- Exercise details -
Over all lines in the data below, count those holding "VFDB" and give only the result.
*** Given records ***
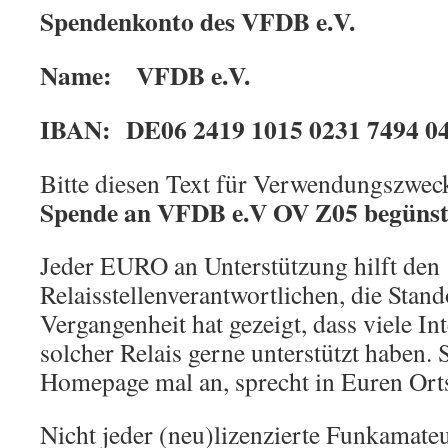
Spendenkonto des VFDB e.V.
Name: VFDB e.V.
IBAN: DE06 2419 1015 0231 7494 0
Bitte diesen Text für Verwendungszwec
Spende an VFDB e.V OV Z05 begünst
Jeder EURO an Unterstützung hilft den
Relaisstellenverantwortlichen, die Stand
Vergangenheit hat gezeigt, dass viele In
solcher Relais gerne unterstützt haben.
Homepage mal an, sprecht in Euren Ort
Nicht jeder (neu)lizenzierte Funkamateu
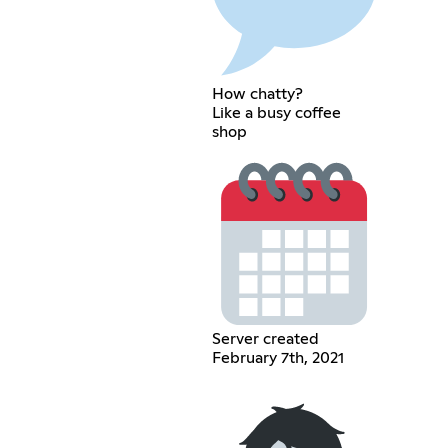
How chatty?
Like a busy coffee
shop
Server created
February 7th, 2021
*** End of Given records ***
*** Given records ***
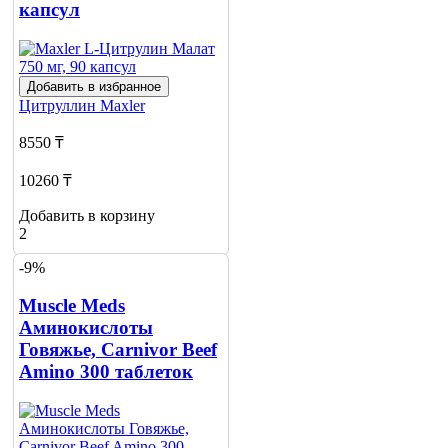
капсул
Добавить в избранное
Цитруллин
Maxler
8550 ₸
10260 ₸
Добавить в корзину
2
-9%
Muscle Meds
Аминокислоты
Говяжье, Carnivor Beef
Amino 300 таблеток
*** End of Given records ***
- Answer to this task -
3